Cindy DiBiasi: George?
Dr. Foltin: Yes. Having just looked at this before I left the Web site, there are still 400 children who are still not reunited with their family as of today. Clearly, this is a large issue that we had not focused on that everybody agrees need to be focused on, and my belief is that as we move forward, the experts in the area, government agencies, will focus on this and we will have both macro and micro solutions. At a local level, things that we could suggest right now is that, you know, public health communities could suggest that parents have a permanent marker and if there's something like Katrina, they could actually write on the children, identifying information if they get separated from them; they have it. Issues about children having ID cards in their bag, identifying who they are. We use in hospital when a baby is born—we band the mother and the baby; maybe we could have bands that we tell parents to have in their preparedness kit. I'm not bringing these up because these are the ultimate solutions, but we need to start the process of thinking of simple solutions as well as we try to do technological solutions and bring to bear the government and expert views on how to make this better.
Cindy DiBiasi: Irwin?
Dr. Redlener: Let's not forget also the prevention aspect of this and ask the question, "Why are so many children separated from their parents in the first place?" A lot of that has to do with things that we may want to think about in the planning phases to examine the factors that will increase the possibility of kids might be separated from parents.

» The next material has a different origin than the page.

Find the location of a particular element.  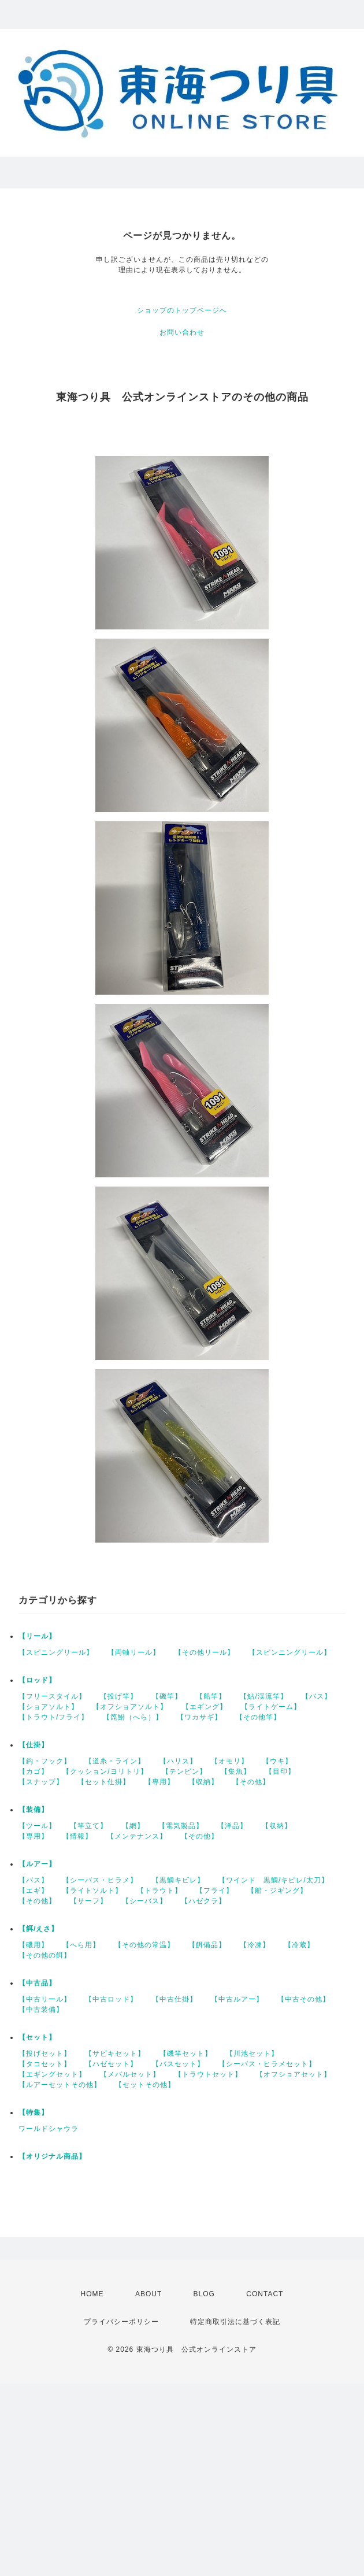 【トラウト】 is located at coordinates (159, 1890).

There's lots that has to do with the process of evacuation and how are people actually leaving dangerous areas, and those images that we saw of people handing their children to people and going out in buses have to do with extraordinarily important inadequacies in the planning process and how the disaster was actually managed. And I think we could have avoided the vast majority—let me put it that way—of these separations had we thought about it in advance.
One of the things—when we talk about lessons from situations like the Katrina debacle, we want to look carefully at what we're going to do in terms of planning for the next event and make sure that we don't duplicate those same things that left us in this kinds of jam. Horrible thought, as all of us are just trembling to think about the fact that parents are actually separated from their children for such a long period of time.